[Document layout analysis data]
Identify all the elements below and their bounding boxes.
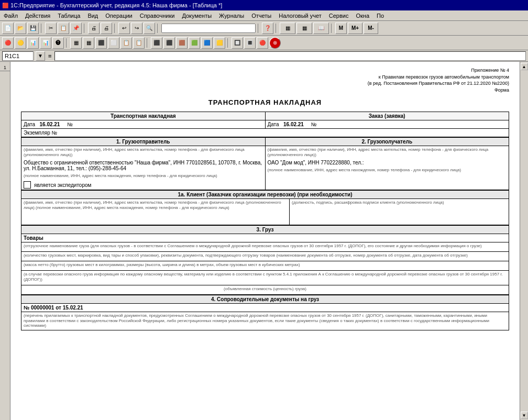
tb2-21[interactable]: ⊗ xyxy=(269,37,281,49)
tb2-13[interactable]: ⬛ xyxy=(163,37,175,49)
tb-paste[interactable]: 📌 xyxy=(70,23,82,34)
date-value-right: 16.02.21 xyxy=(283,121,304,127)
cell-reference[interactable]: R1C1 xyxy=(2,51,34,61)
sep7 xyxy=(331,24,333,33)
tb2-19[interactable]: 🔳 xyxy=(244,37,256,49)
tb2-16[interactable]: 🟦 xyxy=(201,37,213,49)
formula-edit[interactable] xyxy=(161,24,256,33)
doc-title: ТРАНСПОРТНАЯ НАКЛАДНАЯ xyxy=(21,98,509,106)
menu-operations[interactable]: Операции xyxy=(104,12,134,19)
menu-tax[interactable]: Налоговый учет xyxy=(277,12,323,19)
menu-reports[interactable]: Отчеты xyxy=(250,12,273,19)
scroll-up[interactable]: ▲ xyxy=(521,63,528,70)
toolbar-1: 📄 📂 💾 ✂ 📋 📌 🖨 🖨 ↩ ↪ 🔍 ❓ ▦ ▦ 📖 M M+ M- xyxy=(0,21,528,36)
doc-content: Приложение № 4 к Правилам перевозок груз… xyxy=(10,62,520,336)
cargo-small5: (объявленная стоимость (ценность) груза) xyxy=(24,286,507,292)
tb-cut[interactable]: ✂ xyxy=(45,23,57,34)
menu-file[interactable]: Файл xyxy=(2,12,19,19)
tb-copy[interactable]: 📋 xyxy=(58,23,69,34)
menu-journals[interactable]: Журналы xyxy=(217,12,246,19)
sep3 xyxy=(114,24,116,33)
menu-documents[interactable]: Документы xyxy=(180,12,213,19)
sender-small1: (фамилия, имя, отчество (при наличии), И… xyxy=(24,147,263,157)
document-area[interactable]: Приложение № 4 к Правилам перевозок груз… xyxy=(10,62,520,420)
tb2-2[interactable]: 🟡 xyxy=(15,37,26,49)
tb-search[interactable]: 🔍 xyxy=(144,23,155,34)
tb2-4[interactable]: 📊 xyxy=(40,37,51,49)
cargo-small1-row: (отгрузочное наименование груза (для опа… xyxy=(21,242,509,252)
tb2-10[interactable]: 📋 xyxy=(120,37,132,49)
tb-m[interactable]: M xyxy=(335,23,347,34)
main-area: 1 Приложение № 4 к Правилам перевозок гр… xyxy=(0,62,528,420)
tb-help1[interactable]: ❓ xyxy=(262,23,273,34)
sep8 xyxy=(66,38,68,48)
toolbar-2: 🔴 🟡 📊 📊 🅣 ▦ ▦ ⬛ ⬜ 📋 📋 ⬛ ⬛ 🟫 🟩 🟦 🟨 🔲 🔳 🔴 … xyxy=(0,36,528,50)
client-small2: (должность, подпись, расшифровка подписи… xyxy=(292,200,507,205)
tb-calc1[interactable]: ▦ xyxy=(280,23,295,34)
date-row-right: Дата 16.02.21 № xyxy=(265,120,509,129)
tb2-11[interactable]: 📋 xyxy=(133,37,145,49)
cargo-title: 3. Груз xyxy=(21,226,509,234)
tb2-5[interactable]: 🅣 xyxy=(52,37,64,49)
docs-small1: (перечень прилагаемых к транспортной нак… xyxy=(24,313,507,328)
title-bar: 🟥 1С:Предприятие - Бухгалтерский учет, р… xyxy=(0,0,528,10)
row-numbers: 1 xyxy=(0,62,10,420)
expeditor-label: является экспедитором xyxy=(34,182,91,188)
header-table: Транспортная накладная Заказ (заявка) Да… xyxy=(21,112,509,137)
formula-input[interactable] xyxy=(54,51,526,61)
tb2-9[interactable]: ⬜ xyxy=(108,37,119,49)
sender-title: 1. Грузоотправитель xyxy=(21,138,266,146)
menu-view[interactable]: Вид xyxy=(86,12,100,19)
vertical-scrollbar[interactable]: ▲ ▼ xyxy=(520,62,528,420)
scroll-down[interactable]: ▼ xyxy=(521,412,528,419)
menu-more[interactable]: По xyxy=(375,12,386,19)
tb-book[interactable]: 📖 xyxy=(313,23,329,34)
cargo-small4-row: (а случае перевозки опасного груза инфор… xyxy=(21,271,509,285)
tb2-20[interactable]: 🔴 xyxy=(257,37,268,49)
tb2-12[interactable]: ⬛ xyxy=(151,37,162,49)
tb2-18[interactable]: 🔲 xyxy=(232,37,243,49)
cargo-small3-row: (масса нетто (брутто) грузовых мест в ки… xyxy=(21,261,509,271)
client-title: 1а. Клиент (Заказчик организации перевоз… xyxy=(21,191,509,199)
num-label-right: № xyxy=(311,121,317,127)
receiver-small1: (фамилия, имя, отчество (при наличии), И… xyxy=(268,147,507,157)
num-label-left: № xyxy=(67,121,73,127)
tb2-14[interactable]: 🟫 xyxy=(176,37,188,49)
tb-save[interactable]: 💾 xyxy=(27,23,39,34)
menu-actions[interactable]: Действия xyxy=(24,12,52,19)
header-note: Приложение № 4 к Правилам перевозок груз… xyxy=(21,67,509,93)
menu-windows[interactable]: Окна xyxy=(354,12,371,19)
menu-service[interactable]: Сервис xyxy=(327,12,350,19)
transport-note-header: Транспортная накладная xyxy=(21,112,266,120)
menu-references[interactable]: Справочники xyxy=(138,12,177,19)
tb-new[interactable]: 📄 xyxy=(2,23,14,34)
tb2-1[interactable]: 🔴 xyxy=(2,37,14,49)
tb-open[interactable]: 📂 xyxy=(15,23,26,34)
tb-undo[interactable]: ↩ xyxy=(118,23,130,34)
sender-info: (фамилия, имя, отчество (при наличии), И… xyxy=(21,146,266,190)
doc-number: № 00000001 от 15.02.21 xyxy=(24,305,83,311)
sender-receiver-table: 1. Грузоотправитель 2. Грузополучатель (… xyxy=(21,137,509,190)
cargo-table: 3. Груз Товары (отгрузочное наименование… xyxy=(21,225,509,295)
sep10 xyxy=(227,38,229,48)
tb2-7[interactable]: ▦ xyxy=(83,37,94,49)
formula-arrow[interactable]: ▼ xyxy=(36,51,45,61)
tb-mplus[interactable]: M+ xyxy=(348,23,362,34)
receiver-title: 2. Грузополучатель xyxy=(265,138,509,146)
expeditor-checkbox[interactable] xyxy=(24,181,31,189)
tb-calc2[interactable]: ▦ xyxy=(296,23,312,34)
tb-mminus[interactable]: M- xyxy=(364,23,378,34)
tb2-3[interactable]: 📊 xyxy=(27,37,39,49)
tb2-17[interactable]: 🟨 xyxy=(214,37,225,49)
tb2-6[interactable]: ▦ xyxy=(70,37,82,49)
date-row-left: Дата 16.02.21 № xyxy=(21,120,266,129)
tb-print[interactable]: 🖨 xyxy=(88,23,100,34)
tb-redo[interactable]: ↪ xyxy=(131,23,142,34)
tb-print2[interactable]: 🖨 xyxy=(101,23,112,34)
menu-table[interactable]: Таблица xyxy=(56,12,82,19)
tb2-8[interactable]: ⬛ xyxy=(95,37,107,49)
tb2-15[interactable]: 🟩 xyxy=(189,37,200,49)
client-right: (должность, подпись, расшифровка подписи… xyxy=(290,199,509,225)
order-header: Заказ (заявка) xyxy=(265,112,509,120)
sep1 xyxy=(41,24,43,33)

Work item :: Return all the records exactly, excluding images.

Answer box ::
Identify all the elements below and their bounding boxes.
tb2-21[interactable]: ⊗ xyxy=(269,37,281,49)
tb2-13[interactable]: ⬛ xyxy=(163,37,175,49)
tb-paste[interactable]: 📌 xyxy=(70,23,82,34)
date-value-right: 16.02.21 xyxy=(283,121,304,127)
cell-reference[interactable]: R1C1 xyxy=(2,51,34,61)
sep7 xyxy=(331,24,333,33)
tb2-19[interactable]: 🔳 xyxy=(244,37,256,49)
tb2-16[interactable]: 🟦 xyxy=(201,37,213,49)
formula-edit[interactable] xyxy=(161,24,256,33)
doc-title: ТРАНСПОРТНАЯ НАКЛАДНАЯ xyxy=(21,98,509,106)
menu-operations[interactable]: Операции xyxy=(104,12,134,19)
menu-tax[interactable]: Налоговый учет xyxy=(277,12,323,19)
menu-reports[interactable]: Отчеты xyxy=(250,12,273,19)
scroll-up[interactable]: ▲ xyxy=(521,63,528,70)
toolbar-1: 📄 📂 💾 ✂ 📋 📌 🖨 🖨 ↩ ↪ 🔍 ❓ ▦ ▦ 📖 M M+ M- xyxy=(0,21,528,36)
doc-content: Приложение № 4 к Правилам перевозок груз… xyxy=(10,62,520,336)
cargo-small5: (объявленная стоимость (ценность) груза) xyxy=(24,286,507,292)
tb-cut[interactable]: ✂ xyxy=(45,23,57,34)
menu-file[interactable]: Файл xyxy=(2,12,19,19)
tb-copy[interactable]: 📋 xyxy=(58,23,69,34)
menu-journals[interactable]: Журналы xyxy=(217,12,246,19)
sep3 xyxy=(114,24,116,33)
menu-documents[interactable]: Документы xyxy=(180,12,213,19)
sender-small1: (фамилия, имя, отчество (при наличии), И… xyxy=(24,147,263,157)
document-area[interactable]: Приложение № 4 к Правилам перевозок груз… xyxy=(10,62,520,420)
tb2-2[interactable]: 🟡 xyxy=(15,37,26,49)
tb-search[interactable]: 🔍 xyxy=(144,23,155,34)
tb2-4[interactable]: 📊 xyxy=(40,37,51,49)
cargo-small1-row: (отгрузочное наименование груза (для опа… xyxy=(21,242,509,252)
tb2-10[interactable]: 📋 xyxy=(120,37,132,49)
tb-m[interactable]: M xyxy=(335,23,347,34)
main-area: 1 Приложение № 4 к Правилам перевозок гр… xyxy=(0,62,528,420)
tb-help1[interactable]: ❓ xyxy=(262,23,273,34)
sep8 xyxy=(66,38,68,48)
toolbar-2: 🔴 🟡 📊 📊 🅣 ▦ ▦ ⬛ ⬜ 📋 📋 ⬛ ⬛ 🟫 🟩 🟦 🟨 🔲 🔳 🔴 … xyxy=(0,36,528,50)
client-small2: (должность, подпись, расшифровка подписи… xyxy=(292,200,507,205)
tb-calc1[interactable]: ▦ xyxy=(280,23,295,34)
date-row-right: Дата 16.02.21 № xyxy=(265,120,509,129)
tb2-11[interactable]: 📋 xyxy=(133,37,145,49)
cargo-title: 3. Груз xyxy=(21,226,509,234)
tb2-5[interactable]: 🅣 xyxy=(52,37,64,49)
docs-small1: (перечень прилагаемых к транспортной нак… xyxy=(24,313,507,328)
title-bar: 🟥 1С:Предприятие - Бухгалтерский учет, р… xyxy=(0,0,528,10)
row-numbers: 1 xyxy=(0,62,10,420)
expeditor-label: является экспедитором xyxy=(34,182,91,188)
header-table: Транспортная накладная Заказ (заявка) Да… xyxy=(21,112,509,137)
formula-input[interactable] xyxy=(54,51,526,61)
tb2-9[interactable]: ⬜ xyxy=(108,37,119,49)
sender-title: 1. Грузоотправитель xyxy=(21,138,266,146)
menu-view[interactable]: Вид xyxy=(86,12,100,19)
vertical-scrollbar[interactable]: ▲ ▼ xyxy=(520,62,528,420)
scroll-down[interactable]: ▼ xyxy=(521,412,528,419)
menu-more[interactable]: По xyxy=(375,12,386,19)
tb-book[interactable]: 📖 xyxy=(313,23,329,34)
cargo-small4-row: (а случае перевозки опасного груза инфор… xyxy=(21,271,509,285)
tb2-20[interactable]: 🔴 xyxy=(257,37,268,49)
tb2-12[interactable]: ⬛ xyxy=(151,37,162,49)
tb2-18[interactable]: 🔲 xyxy=(232,37,243,49)
cargo-small3-row: (масса нетто (брутто) грузовых мест в ки… xyxy=(21,261,509,271)
client-title: 1а. Клиент (Заказчик организации перевоз… xyxy=(21,191,509,199)
num-label-right: № xyxy=(311,121,317,127)
receiver-small1: (фамилия, имя, отчество (при наличии), И… xyxy=(268,147,507,157)
num-label-left: № xyxy=(67,121,73,127)
tb2-14[interactable]: 🟫 xyxy=(176,37,188,49)
tb-save[interactable]: 💾 xyxy=(27,23,39,34)
menu-actions[interactable]: Действия xyxy=(24,12,52,19)
header-note: Приложение № 4 к Правилам перевозок груз… xyxy=(21,67,509,93)
menu-windows[interactable]: Окна xyxy=(354,12,371,19)
menu-service[interactable]: Сервис xyxy=(327,12,350,19)
transport-note-header: Транспортная накладная xyxy=(21,112,266,120)
menu-references[interactable]: Справочники xyxy=(138,12,177,19)
tb-new[interactable]: 📄 xyxy=(2,23,14,34)
tb2-1[interactable]: 🔴 xyxy=(2,37,14,49)
tb-open[interactable]: 📂 xyxy=(15,23,26,34)
tb-undo[interactable]: ↩ xyxy=(118,23,130,34)
sender-info: (фамилия, имя, отчество (при наличии), И… xyxy=(21,146,266,190)
doc-number: № 00000001 от 15.02.21 xyxy=(24,305,83,311)
sender-receiver-table: 1. Грузоотправитель 2. Грузополучатель (… xyxy=(21,137,509,190)
cargo-table: 3. Груз Товары (отгрузочное наименование… xyxy=(21,225,509,295)
sep10 xyxy=(227,38,229,48)
tb2-7[interactable]: ▦ xyxy=(83,37,94,49)
formula-arrow[interactable]: ▼ xyxy=(36,51,45,61)
tb-mplus[interactable]: M+ xyxy=(348,23,362,34)
receiver-title: 2. Грузополучатель xyxy=(265,138,509,146)
expeditor-checkbox[interactable] xyxy=(24,181,31,189)
tb-calc2[interactable]: ▦ xyxy=(296,23,312,34)
tb-mminus[interactable]: M- xyxy=(364,23,378,34)
tb2-3[interactable]: 📊 xyxy=(27,37,39,49)
tb2-17[interactable]: 🟨 xyxy=(214,37,225,49)
tb2-6[interactable]: ▦ xyxy=(70,37,82,49)
date-row-left: Дата 16.02.21 № xyxy=(21,120,266,129)
tb-print[interactable]: 🖨 xyxy=(88,23,100,34)
tb-redo[interactable]: ↪ xyxy=(131,23,142,34)
tb-print2[interactable]: 🖨 xyxy=(101,23,112,34)
menu-table[interactable]: Таблица xyxy=(56,12,82,19)
tb2-8[interactable]: ⬛ xyxy=(95,37,107,49)
tb2-15[interactable]: 🟩 xyxy=(189,37,200,49)
client-right: (должность, подпись, расшифровка подписи… xyxy=(290,199,509,225)
order-header: Заказ (заявка) xyxy=(265,112,509,120)
sep1 xyxy=(41,24,43,33)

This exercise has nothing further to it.